Valentin JANIAUT

E-Mail

<valeuf AT gmail DOT com>

Wiki URL

http://wiki.valeuf.org/

HomePage URL

http://www.valeuf.org/

Country (born / living in)
France
Academic experience
  • Master Degree Of Computer Science at UTBM1

  • Exchange Student (and now dual degree) at KAIST2 in South Korea

  • Summer Camp at the IRLab3 of the NTU4

Your current occupation
Student
Software projects you have already participated in

Experience Level

Experience in coding in general
started 2004, 5000 hours
Experience in Python coding
started 2008, 800 hours
Experience in HTML
started 2004, 400 hours
Experience in CSS
started 2004, 400 hours
Experience in Javascript
started 2006, 200 hours
Experience with Mercurial
started in 2009, I use it for all my private project.
Your favourite programming language(s), best first
C/C++, Python, Java, Objective-C.
Tools you use for development
Mostly Vim for simple project. Otherwise : Eclipse and during my last internship X-Code and Microsoft Visual Studio.
Did you already do full day work (8h/5d) over some weeks on some software project yet?
I worked 6 months in Seoul for an internship. I was working arround 9h~10h, I was also working regularly during week-end, since it is usual in South Korea.
My point of view about the SoC
Unlike working for a company with closed-source, Summer Of Code is an appealing program, because it enables student to join a FOSS project. Furthermore, in my recent internship and freelance job I got used to work with ugly code and the lack of documentation because we did not have time to write it in an elegant manner. So working for a FOSS project, with the enriching advices of a mentor, will be for me an opportunity to improve my coding skills in a constructive and creative community. Furthermore, the wage would be for me an additional motivation to give my best.

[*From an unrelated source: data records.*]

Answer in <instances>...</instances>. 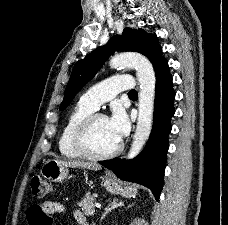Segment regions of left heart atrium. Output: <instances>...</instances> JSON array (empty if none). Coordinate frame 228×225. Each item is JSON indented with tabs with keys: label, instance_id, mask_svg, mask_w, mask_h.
<instances>
[{
	"label": "left heart atrium",
	"instance_id": "39dd6f15",
	"mask_svg": "<svg viewBox=\"0 0 228 225\" xmlns=\"http://www.w3.org/2000/svg\"><path fill=\"white\" fill-rule=\"evenodd\" d=\"M108 129L111 135L120 141L128 133L129 122L125 112L120 108H114L112 114L107 118Z\"/></svg>",
	"mask_w": 228,
	"mask_h": 225
}]
</instances>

First Project : Different DOM Conversions support

Proposal

MoinMoin is already a great tool to write reports, thesis and other consequent papers. First of all, it lets the author focus on the contents instead of the presentation. Secondly, it makes documents easily accessible from every computer with an internet connection. Thirdly, the different export functions can provide top-quality documents for printing, publishing ... Some other features are also really useful. If you have to write a report with different authors, it makes it really simple to manage the ACL, and have different people working on the same document at the same time. The desktop mode with the synchronization process provides an easy-to-make cloud storage for your different texts.

However, the support of different import/export formats (like DocBook) for moin2 is not yet done. So I am offering here to carry out this task during the next summer. Here is the list of the different conversions not yet supported :

So my first goal will be to write converters with full support of the different MoinMoin features. Especially, (if it make sense) all the basic macro (like FootNote, PageBreak ...) supported by MoinMoin 2.0 and the attachment (especially pictures) for the DOM -> DocBook converter.

But since this task is not so long to achieve, I would like to add some other goals. First of all, working on the documentation of Moin2, since the current source code is lacking clear explanation, especially about the new DOM tree, and other elements related to the work I would fulfill. Naturally, this task is required by the Summer Of Code program, so it can be an opportunity for me to improve the documentation system of MoinMoin.

Secondly, if I am not short of time, I would like to provide support for some other minor projects :

Unit Tests

After reading some comments about the unit tests, I think that I really have to write tests for the different converters. I think that the best would be a kind of generic test for the circular conversion (A -> DOM -> A). When converting a document to the DOM Tree, and then convert it back to the same format document, we should obtain exactly the same document.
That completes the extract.